• [Problem description]: Below is some data. Retype exactly the lines starting at the one with "Ansonsten prüfe, ob" and ending at the one with "Warum kann ich mich nicht anmelden?".

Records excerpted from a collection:
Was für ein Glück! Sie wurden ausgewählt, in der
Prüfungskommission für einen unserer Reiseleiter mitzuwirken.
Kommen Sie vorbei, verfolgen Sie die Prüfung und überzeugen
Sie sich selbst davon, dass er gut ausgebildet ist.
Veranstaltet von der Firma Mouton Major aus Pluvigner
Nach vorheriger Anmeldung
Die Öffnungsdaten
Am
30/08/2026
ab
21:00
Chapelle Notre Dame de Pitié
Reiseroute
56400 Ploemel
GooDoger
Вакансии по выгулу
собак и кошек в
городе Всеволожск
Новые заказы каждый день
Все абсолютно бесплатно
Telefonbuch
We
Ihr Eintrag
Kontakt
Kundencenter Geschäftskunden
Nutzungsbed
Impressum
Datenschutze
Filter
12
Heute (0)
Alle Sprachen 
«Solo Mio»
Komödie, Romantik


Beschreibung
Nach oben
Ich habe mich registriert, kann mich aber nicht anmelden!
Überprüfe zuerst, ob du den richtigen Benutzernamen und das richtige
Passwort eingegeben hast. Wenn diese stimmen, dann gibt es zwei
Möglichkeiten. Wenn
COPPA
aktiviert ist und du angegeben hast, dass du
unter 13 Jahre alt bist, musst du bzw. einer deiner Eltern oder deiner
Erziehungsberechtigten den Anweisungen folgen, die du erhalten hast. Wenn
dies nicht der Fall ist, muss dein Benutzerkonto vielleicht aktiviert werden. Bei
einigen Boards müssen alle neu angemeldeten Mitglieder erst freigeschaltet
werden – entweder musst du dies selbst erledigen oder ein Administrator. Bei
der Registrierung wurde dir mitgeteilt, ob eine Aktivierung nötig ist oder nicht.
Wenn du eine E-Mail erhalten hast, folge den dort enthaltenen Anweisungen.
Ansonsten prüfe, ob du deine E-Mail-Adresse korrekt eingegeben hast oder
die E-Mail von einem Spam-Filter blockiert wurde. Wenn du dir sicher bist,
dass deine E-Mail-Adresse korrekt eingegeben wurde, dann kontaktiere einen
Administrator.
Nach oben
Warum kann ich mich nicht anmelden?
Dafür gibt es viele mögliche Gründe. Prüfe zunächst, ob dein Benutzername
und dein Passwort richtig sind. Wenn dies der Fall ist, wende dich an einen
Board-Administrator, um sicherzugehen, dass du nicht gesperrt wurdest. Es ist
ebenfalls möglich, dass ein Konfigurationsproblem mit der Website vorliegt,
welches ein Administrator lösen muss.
---
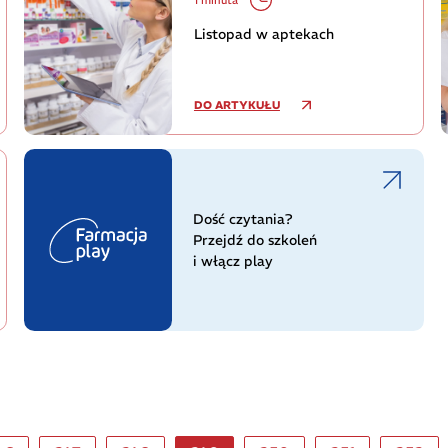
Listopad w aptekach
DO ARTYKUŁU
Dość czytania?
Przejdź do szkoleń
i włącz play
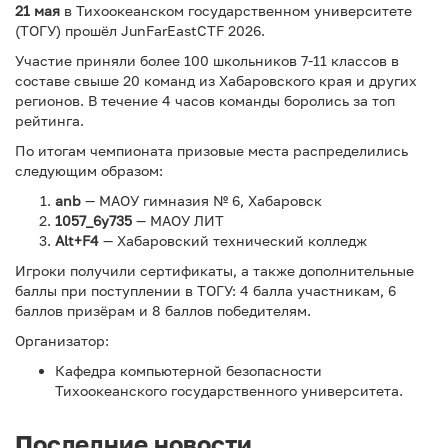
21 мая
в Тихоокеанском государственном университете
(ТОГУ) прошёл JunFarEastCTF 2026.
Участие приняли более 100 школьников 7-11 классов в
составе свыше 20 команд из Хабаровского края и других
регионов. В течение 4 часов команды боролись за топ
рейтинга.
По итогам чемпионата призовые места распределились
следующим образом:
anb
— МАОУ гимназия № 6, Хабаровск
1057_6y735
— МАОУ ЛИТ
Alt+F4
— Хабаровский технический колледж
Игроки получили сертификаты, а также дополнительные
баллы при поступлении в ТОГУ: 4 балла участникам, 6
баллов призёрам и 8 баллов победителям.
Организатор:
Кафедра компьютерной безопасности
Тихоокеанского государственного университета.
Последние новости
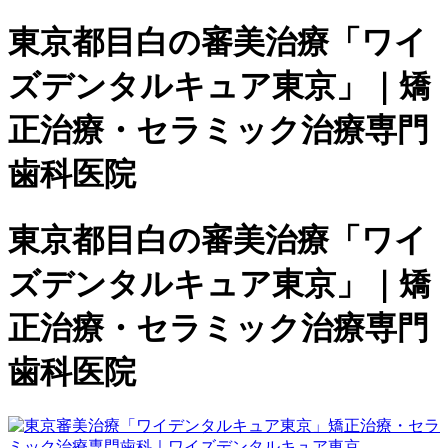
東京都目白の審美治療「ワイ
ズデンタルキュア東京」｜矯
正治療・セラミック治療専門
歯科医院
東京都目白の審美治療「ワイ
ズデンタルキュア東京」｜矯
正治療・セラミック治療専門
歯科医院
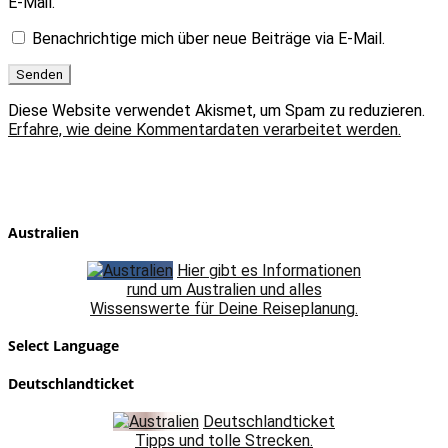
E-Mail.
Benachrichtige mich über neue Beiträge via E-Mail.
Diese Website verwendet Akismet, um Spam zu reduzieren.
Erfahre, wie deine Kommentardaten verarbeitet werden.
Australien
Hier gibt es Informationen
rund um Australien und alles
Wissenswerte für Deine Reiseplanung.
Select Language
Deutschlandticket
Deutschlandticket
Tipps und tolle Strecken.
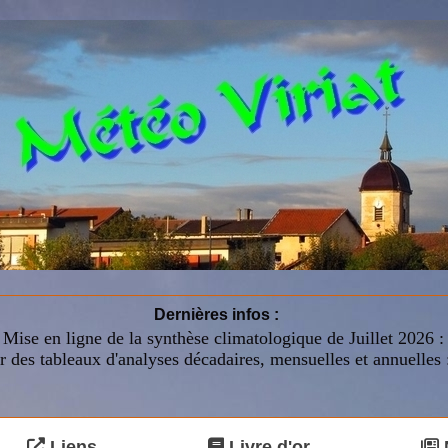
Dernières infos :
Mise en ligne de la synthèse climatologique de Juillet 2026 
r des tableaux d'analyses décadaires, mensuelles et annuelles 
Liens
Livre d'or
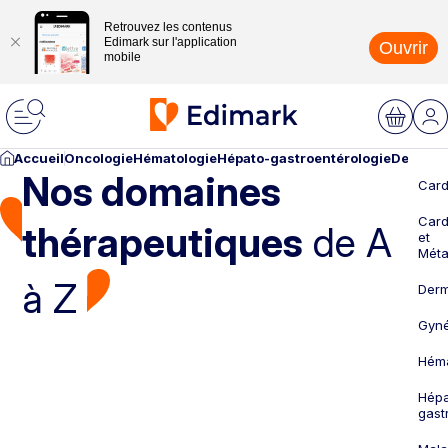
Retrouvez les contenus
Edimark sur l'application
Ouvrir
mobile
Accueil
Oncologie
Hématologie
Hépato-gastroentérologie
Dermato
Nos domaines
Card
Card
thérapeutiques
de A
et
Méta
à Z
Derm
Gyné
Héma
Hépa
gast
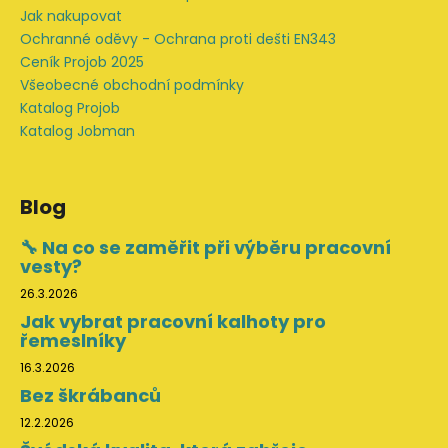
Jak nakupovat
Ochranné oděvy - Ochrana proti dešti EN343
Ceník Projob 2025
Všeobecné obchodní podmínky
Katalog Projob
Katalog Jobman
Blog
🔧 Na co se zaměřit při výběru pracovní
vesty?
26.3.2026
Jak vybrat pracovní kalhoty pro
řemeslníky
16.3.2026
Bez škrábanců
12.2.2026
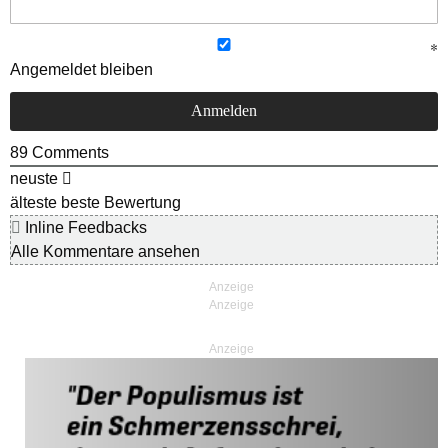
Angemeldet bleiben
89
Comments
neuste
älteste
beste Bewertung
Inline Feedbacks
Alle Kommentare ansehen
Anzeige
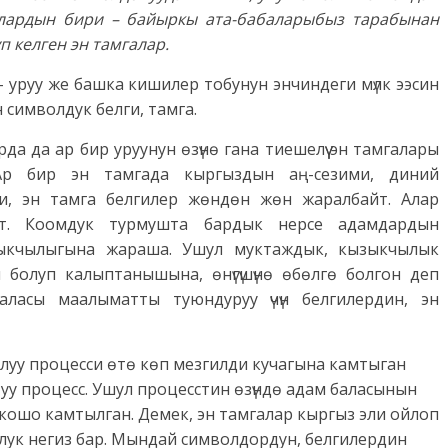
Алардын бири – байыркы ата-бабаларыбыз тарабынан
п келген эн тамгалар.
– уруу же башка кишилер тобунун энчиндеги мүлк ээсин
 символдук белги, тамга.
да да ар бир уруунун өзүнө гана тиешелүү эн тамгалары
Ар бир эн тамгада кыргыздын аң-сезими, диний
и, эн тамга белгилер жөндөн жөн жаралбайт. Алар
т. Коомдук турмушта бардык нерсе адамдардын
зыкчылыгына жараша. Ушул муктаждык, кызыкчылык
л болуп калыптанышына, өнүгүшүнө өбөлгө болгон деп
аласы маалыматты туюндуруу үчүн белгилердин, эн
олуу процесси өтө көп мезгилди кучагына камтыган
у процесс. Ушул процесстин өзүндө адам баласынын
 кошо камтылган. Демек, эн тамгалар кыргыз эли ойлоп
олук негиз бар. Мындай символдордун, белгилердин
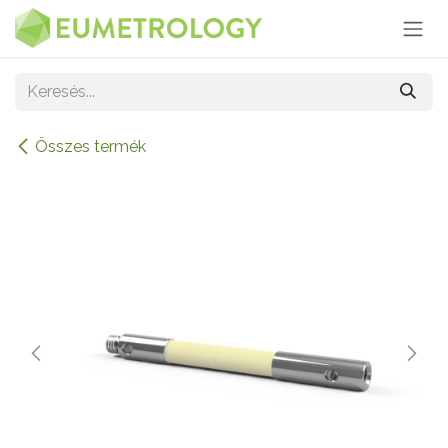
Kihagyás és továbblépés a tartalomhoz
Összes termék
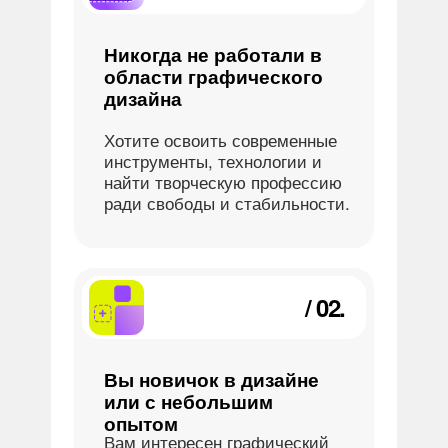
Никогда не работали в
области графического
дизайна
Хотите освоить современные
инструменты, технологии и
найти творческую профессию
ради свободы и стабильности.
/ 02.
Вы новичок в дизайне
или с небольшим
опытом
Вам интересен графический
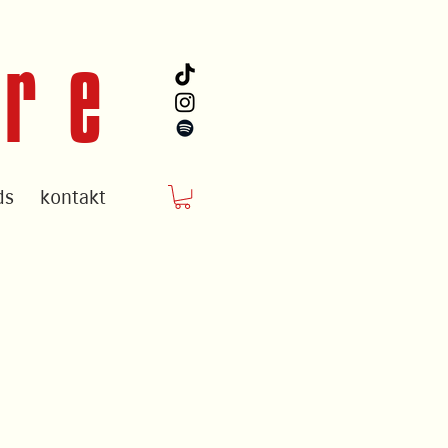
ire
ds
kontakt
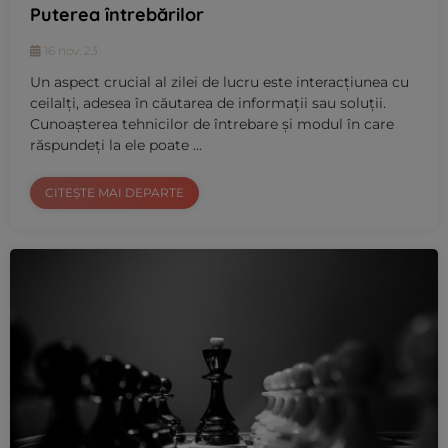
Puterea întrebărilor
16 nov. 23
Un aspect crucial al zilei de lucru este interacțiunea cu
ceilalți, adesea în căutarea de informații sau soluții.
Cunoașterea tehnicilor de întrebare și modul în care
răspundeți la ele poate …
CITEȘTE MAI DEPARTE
* * *
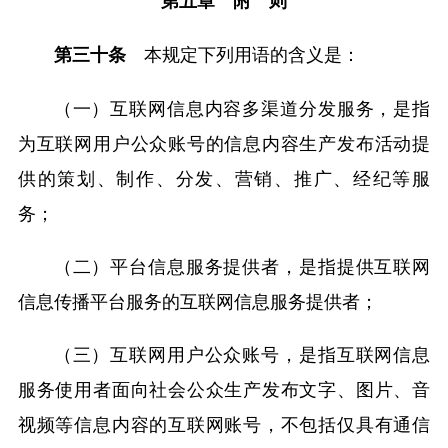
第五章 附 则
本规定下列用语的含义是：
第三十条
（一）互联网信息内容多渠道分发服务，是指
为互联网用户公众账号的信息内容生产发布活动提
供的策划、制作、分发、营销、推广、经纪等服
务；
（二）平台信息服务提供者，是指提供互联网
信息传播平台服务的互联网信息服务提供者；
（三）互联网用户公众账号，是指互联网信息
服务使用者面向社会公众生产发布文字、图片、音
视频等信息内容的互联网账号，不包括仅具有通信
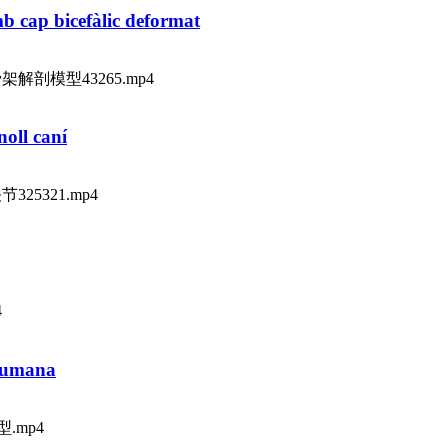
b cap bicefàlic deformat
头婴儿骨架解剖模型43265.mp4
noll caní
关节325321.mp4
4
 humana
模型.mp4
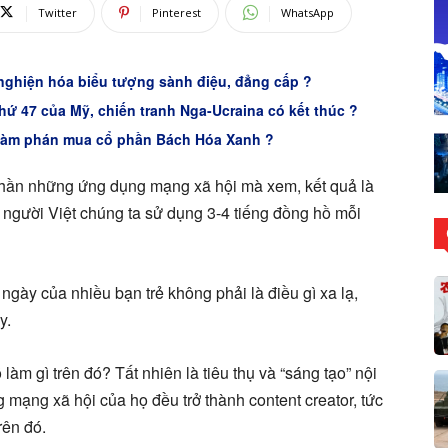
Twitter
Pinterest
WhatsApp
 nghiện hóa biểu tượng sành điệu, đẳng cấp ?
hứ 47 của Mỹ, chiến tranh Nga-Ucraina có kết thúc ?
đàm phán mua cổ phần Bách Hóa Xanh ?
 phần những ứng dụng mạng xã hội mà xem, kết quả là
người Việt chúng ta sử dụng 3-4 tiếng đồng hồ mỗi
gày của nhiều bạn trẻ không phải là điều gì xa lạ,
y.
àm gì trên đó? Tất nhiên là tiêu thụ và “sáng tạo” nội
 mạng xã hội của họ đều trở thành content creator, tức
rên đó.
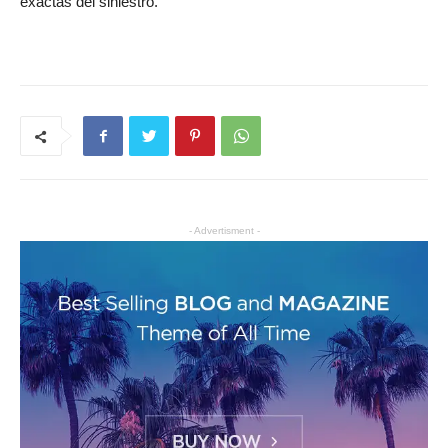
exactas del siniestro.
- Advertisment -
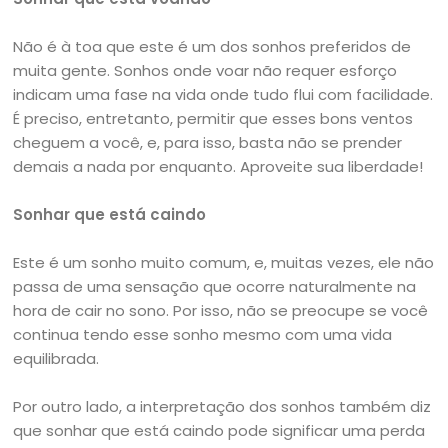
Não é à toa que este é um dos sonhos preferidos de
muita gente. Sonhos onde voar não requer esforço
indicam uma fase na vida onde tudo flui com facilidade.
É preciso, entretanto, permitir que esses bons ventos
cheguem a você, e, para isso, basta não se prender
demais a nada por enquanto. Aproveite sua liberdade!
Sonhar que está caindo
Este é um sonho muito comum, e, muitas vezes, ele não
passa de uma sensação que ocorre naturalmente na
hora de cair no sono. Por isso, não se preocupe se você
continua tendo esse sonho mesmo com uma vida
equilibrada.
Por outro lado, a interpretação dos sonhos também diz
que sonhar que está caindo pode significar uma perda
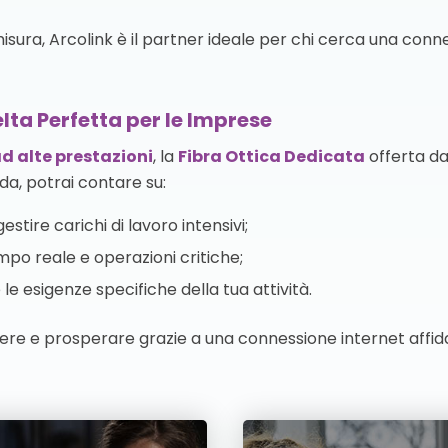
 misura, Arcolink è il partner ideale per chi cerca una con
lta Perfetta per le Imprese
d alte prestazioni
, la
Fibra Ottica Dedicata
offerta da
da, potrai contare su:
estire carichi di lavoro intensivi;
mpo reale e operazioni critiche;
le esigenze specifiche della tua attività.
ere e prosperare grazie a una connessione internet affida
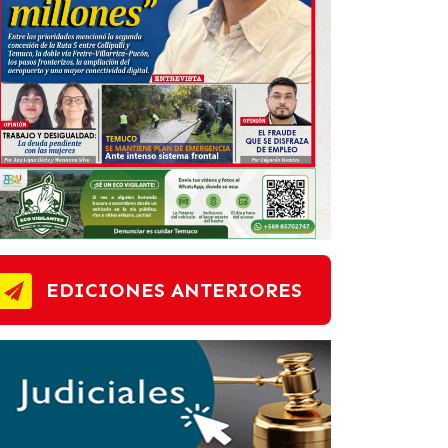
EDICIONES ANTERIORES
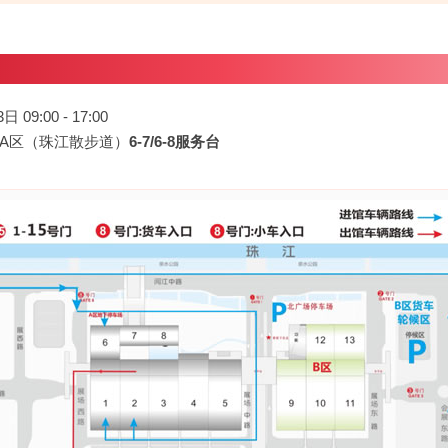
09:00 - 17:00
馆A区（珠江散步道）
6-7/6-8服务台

• [Task output]:
Ansonsten prüfe, ob du deine E-Mail-Adresse korrekt eingegeben hast oder
die E-Mail von einem Spam-Filter blockiert wurde. Wenn du dir sicher bist,
dass deine E-Mail-Adresse korrekt eingegeben wurde, dann kontaktiere einen
Administrator.
Nach oben
Warum kann ich mich nicht anmelden?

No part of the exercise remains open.